Imagine a world where women are not in control of their reproductive rights or being gay is seen as “gender treachery” and appropriately punished. Then revisit Trump’s sound bite at a town hall event with Republican voters in Wisconsin last year where he publicly stated that if abortion becomes illegal women should face “some form of punishment.”
Or simply read about the well-documented death and torture of gay men now occurring in numerous “detention centers” in pro-Russia Chechnya.
In the Hulu/Atwood world of terrorism, contemporary women, who only hours before were annoyed that their Uber driver was late, now find all their digital imprints frozen and assets seized. It’s for their own safety, say the authorities. Terrorists. Nuclear war. Centralize power and control for PROTECTION.
When mass sterility (due to environmental poisoning) sets in only a few years later it’s not hard to see that the few females that are still somehow able to reproduce become a treasured governmental commodity. I mean, what price is the continuation of the WORLD, right?
The fact that this is a world now dominated primarily by wealthy WHITE men, helped along by a few female counterparts not quite as powerful as they are, is not really questioned. And the fact that it’s not really questioned by the masses is one of the few differences it has from the basic world order in 2017.
Right after the inauguration of Donald Trump 3.2 million people took to the streets in a march for women’s rights. Which in turn became a growing resistance to emerging authoritarian rule that promised to roll back the rights of numerous other minorities – of color, of race, of national origin, of sexual persuasion, you name it – by an authoritarian voted in by a PLURALITY of voters. The idea, to save the country going down the tubes by making it GREAT again, was not sitting particularly well with its masses.
So given what I saw as one of those 3.2 million masses marching back in January it was not too difficult, and more than a little scary, for me to make the leap this Hulu series asks. Especially since the three black hooded corpses of a priest, a doctor and a gay man hanging on ropes high from the walls of what used to be a former library were really only incidental backdrops. That’s how I often feel now as a gay man in Trump country and Trump logic. An annoying incidental to the main story.
Which in some ways is a better place to be than enduring the indignities many females are facing in Trump America. Certainly, it’s better than what the lead women in the Hulu show were about to endure. Though even here I hate to sell the latter short.
It’s hard to tell where any of this is going or whether fiction will for sure prove worse than fact. As a wise psychiatrist once told me, you can only operate from “what is.” And what we do know in the real world is that an estimated 13,000 women are now planning to run for office across the country and a group called Emerge America recently held training classes for 25 female Democratic candidates for Congress, state senate, city council, etc. in 18 states.

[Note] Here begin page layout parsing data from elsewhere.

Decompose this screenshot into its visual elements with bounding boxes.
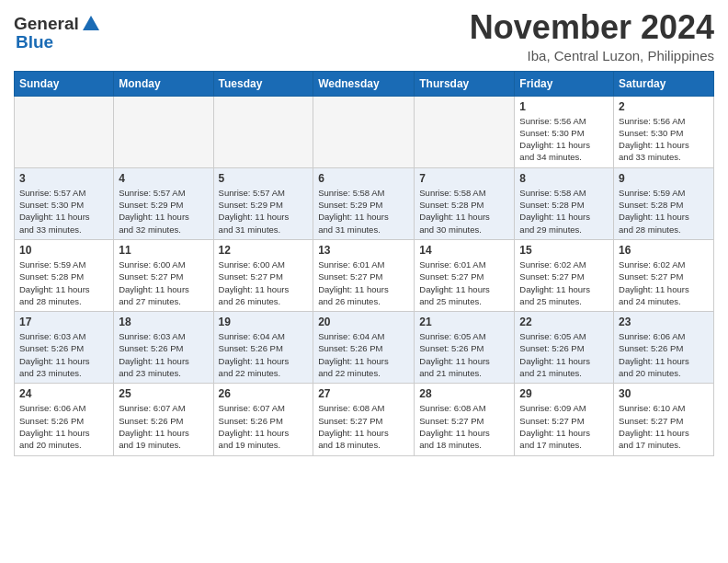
- day-number: 28: [419, 387, 509, 400]
- calendar-table: SundayMondayTuesdayWednesdayThursdayFrid…: [14, 71, 714, 456]
- day-number: 29: [519, 387, 609, 400]
- day-info: Sunrise: 6:04 AM Sunset: 5:26 PM Dayligh…: [318, 330, 409, 379]
- day-info: Sunrise: 5:57 AM Sunset: 5:30 PM Dayligh…: [19, 187, 108, 236]
- calendar-cell: 24Sunrise: 6:06 AM Sunset: 5:26 PM Dayli…: [15, 384, 114, 455]
- day-info: Sunrise: 6:02 AM Sunset: 5:27 PM Dayligh…: [519, 259, 609, 307]
- svg-marker-0: [83, 16, 99, 30]
- calendar-cell: 8Sunrise: 5:58 AM Sunset: 5:28 PM Daylig…: [515, 167, 614, 239]
- day-info: Sunrise: 6:03 AM Sunset: 5:26 PM Dayligh…: [19, 330, 108, 379]
- day-info: Sunrise: 6:04 AM Sunset: 5:26 PM Dayligh…: [219, 330, 309, 379]
- logo-icon: [81, 14, 101, 34]
- day-info: Sunrise: 6:05 AM Sunset: 5:26 PM Dayligh…: [419, 330, 509, 379]
- calendar-cell: 13Sunrise: 6:01 AM Sunset: 5:27 PM Dayli…: [313, 239, 415, 311]
- calendar-week-row: 17Sunrise: 6:03 AM Sunset: 5:26 PM Dayli…: [15, 312, 714, 384]
- logo: General Blue: [14, 9, 101, 52]
- day-number: 1: [519, 100, 609, 113]
- day-number: 23: [619, 316, 709, 328]
- day-number: 9: [619, 172, 709, 185]
- day-info: Sunrise: 6:02 AM Sunset: 5:27 PM Dayligh…: [619, 259, 709, 307]
- day-number: 27: [318, 387, 409, 400]
- calendar-cell: 18Sunrise: 6:03 AM Sunset: 5:26 PM Dayli…: [114, 312, 213, 384]
- calendar-cell: 3Sunrise: 5:57 AM Sunset: 5:30 PM Daylig…: [15, 167, 114, 239]
- day-info: Sunrise: 6:09 AM Sunset: 5:27 PM Dayligh…: [519, 402, 609, 451]
- weekday-header: Sunday: [15, 71, 114, 96]
- calendar-week-row: 10Sunrise: 5:59 AM Sunset: 5:28 PM Dayli…: [15, 239, 714, 311]
- day-info: Sunrise: 5:58 AM Sunset: 5:28 PM Dayligh…: [519, 187, 609, 236]
- day-info: Sunrise: 5:57 AM Sunset: 5:29 PM Dayligh…: [119, 187, 208, 236]
- day-info: Sunrise: 6:05 AM Sunset: 5:26 PM Dayligh…: [519, 330, 609, 379]
- calendar-cell: 7Sunrise: 5:58 AM Sunset: 5:28 PM Daylig…: [415, 167, 515, 239]
- day-number: 24: [19, 387, 108, 400]
- calendar-cell: 2Sunrise: 5:56 AM Sunset: 5:30 PM Daylig…: [614, 96, 714, 167]
- weekday-header: Tuesday: [213, 71, 313, 96]
- day-number: 6: [318, 172, 409, 185]
- day-number: 2: [619, 100, 709, 113]
- day-info: Sunrise: 6:03 AM Sunset: 5:26 PM Dayligh…: [119, 330, 208, 379]
- calendar-cell: 17Sunrise: 6:03 AM Sunset: 5:26 PM Dayli…: [15, 312, 114, 384]
- day-info: Sunrise: 5:59 AM Sunset: 5:28 PM Dayligh…: [19, 259, 108, 307]
- title-area: November 2024 Iba, Central Luzon, Philip…: [470, 9, 714, 63]
- day-number: 16: [619, 244, 709, 257]
- calendar-cell: 22Sunrise: 6:05 AM Sunset: 5:26 PM Dayli…: [515, 312, 614, 384]
- calendar-week-row: 24Sunrise: 6:06 AM Sunset: 5:26 PM Dayli…: [15, 384, 714, 455]
- day-number: 30: [619, 387, 709, 400]
- day-number: 3: [19, 172, 108, 185]
- day-info: Sunrise: 6:06 AM Sunset: 5:26 PM Dayligh…: [619, 330, 709, 379]
- weekday-header: Thursday: [415, 71, 515, 96]
- day-number: 14: [419, 244, 509, 257]
- calendar-cell: 1Sunrise: 5:56 AM Sunset: 5:30 PM Daylig…: [515, 96, 614, 167]
- calendar-cell: [213, 96, 313, 167]
- day-number: 7: [419, 172, 509, 185]
- logo-blue: Blue: [16, 32, 53, 52]
- day-number: 13: [318, 244, 409, 257]
- day-info: Sunrise: 5:56 AM Sunset: 5:30 PM Dayligh…: [519, 115, 609, 164]
- day-info: Sunrise: 6:07 AM Sunset: 5:26 PM Dayligh…: [219, 402, 309, 451]
- calendar-cell: 10Sunrise: 5:59 AM Sunset: 5:28 PM Dayli…: [15, 239, 114, 311]
- weekday-header: Wednesday: [313, 71, 415, 96]
- weekday-header: Monday: [114, 71, 213, 96]
- day-number: 19: [219, 316, 309, 328]
- day-number: 20: [318, 316, 409, 328]
- day-info: Sunrise: 5:59 AM Sunset: 5:28 PM Dayligh…: [619, 187, 709, 236]
- day-info: Sunrise: 6:01 AM Sunset: 5:27 PM Dayligh…: [419, 259, 509, 307]
- logo-general: General: [14, 14, 79, 34]
- day-info: Sunrise: 5:56 AM Sunset: 5:30 PM Dayligh…: [619, 115, 709, 164]
- day-number: 4: [119, 172, 208, 185]
- calendar-cell: 16Sunrise: 6:02 AM Sunset: 5:27 PM Dayli…: [614, 239, 714, 311]
- day-number: 21: [419, 316, 509, 328]
- day-info: Sunrise: 5:57 AM Sunset: 5:29 PM Dayligh…: [219, 187, 309, 236]
- day-info: Sunrise: 6:01 AM Sunset: 5:27 PM Dayligh…: [318, 259, 409, 307]
- day-info: Sunrise: 6:08 AM Sunset: 5:27 PM Dayligh…: [419, 402, 509, 451]
- calendar-cell: 9Sunrise: 5:59 AM Sunset: 5:28 PM Daylig…: [614, 167, 714, 239]
- calendar-cell: 4Sunrise: 5:57 AM Sunset: 5:29 PM Daylig…: [114, 167, 213, 239]
- day-number: 12: [219, 244, 309, 257]
- calendar-cell: 15Sunrise: 6:02 AM Sunset: 5:27 PM Dayli…: [515, 239, 614, 311]
- calendar-cell: [313, 96, 415, 167]
- page: General Blue November 2024 Iba, Central …: [0, 0, 728, 470]
- day-number: 10: [19, 244, 108, 257]
- day-number: 25: [119, 387, 208, 400]
- month-title: November 2024: [470, 9, 714, 46]
- calendar-cell: 25Sunrise: 6:07 AM Sunset: 5:26 PM Dayli…: [114, 384, 213, 455]
- calendar-header-row: SundayMondayTuesdayWednesdayThursdayFrid…: [15, 71, 714, 96]
- calendar-cell: 5Sunrise: 5:57 AM Sunset: 5:29 PM Daylig…: [213, 167, 313, 239]
- day-info: Sunrise: 6:00 AM Sunset: 5:27 PM Dayligh…: [119, 259, 208, 307]
- day-info: Sunrise: 5:58 AM Sunset: 5:29 PM Dayligh…: [318, 187, 409, 236]
- calendar-cell: [114, 96, 213, 167]
- header: General Blue November 2024 Iba, Central …: [14, 9, 714, 63]
- calendar-cell: 30Sunrise: 6:10 AM Sunset: 5:27 PM Dayli…: [614, 384, 714, 455]
- day-number: 17: [19, 316, 108, 328]
- location: Iba, Central Luzon, Philippines: [470, 48, 714, 63]
- day-info: Sunrise: 6:00 AM Sunset: 5:27 PM Dayligh…: [219, 259, 309, 307]
- day-info: Sunrise: 6:08 AM Sunset: 5:27 PM Dayligh…: [318, 402, 409, 451]
- day-number: 15: [519, 244, 609, 257]
- calendar-cell: 23Sunrise: 6:06 AM Sunset: 5:26 PM Dayli…: [614, 312, 714, 384]
- weekday-header: Friday: [515, 71, 614, 96]
- calendar-cell: 21Sunrise: 6:05 AM Sunset: 5:26 PM Dayli…: [415, 312, 515, 384]
- day-info: Sunrise: 5:58 AM Sunset: 5:28 PM Dayligh…: [419, 187, 509, 236]
- calendar-week-row: 3Sunrise: 5:57 AM Sunset: 5:30 PM Daylig…: [15, 167, 714, 239]
- weekday-header: Saturday: [614, 71, 714, 96]
- calendar-cell: [415, 96, 515, 167]
- day-info: Sunrise: 6:10 AM Sunset: 5:27 PM Dayligh…: [619, 402, 709, 451]
- day-info: Sunrise: 6:06 AM Sunset: 5:26 PM Dayligh…: [19, 402, 108, 451]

Their numbers are up 87% since the election, which seems reasonable. So do comments from the female candidates on a recent NBC news report where one admitted needing practice in the best ways to do things like “asking for money” and “connecting with voters.” Those skills don’t always come naturally for those not born into power positions. But what do they say – Necessity is the mother of invention? Actually, it was not they but the Greek philosopher Plato and yes, I had to look it up. (Note: And yes, he was a man, as far as we know. Which doesn’t make it any less true).
As far as the series is concerned, I take some solace in the casting of Mad Men’s Elisabeth Moss in the key lead role of Offred/June, our birth machine/handmaid heroine. Watching Ms. Moss personify the slow empowerment of the 1960s woman as Mad Men’s Peggy Olson – who goes from mousy, intelligent and intimidated to smart, savvy and, yes, empowered, gave hope to many of us hopeless incidentals. And to any of us who have ever felt, or will feel this way.
It’s one of the best gifts a truly gifted actor can give us. So in the bleak but all too truly allegorical world of The Handmaid’s Tale we can’t help but feel safe in her hands.
One wishes the same could be said about the leading player, or players, in our 2017 reality.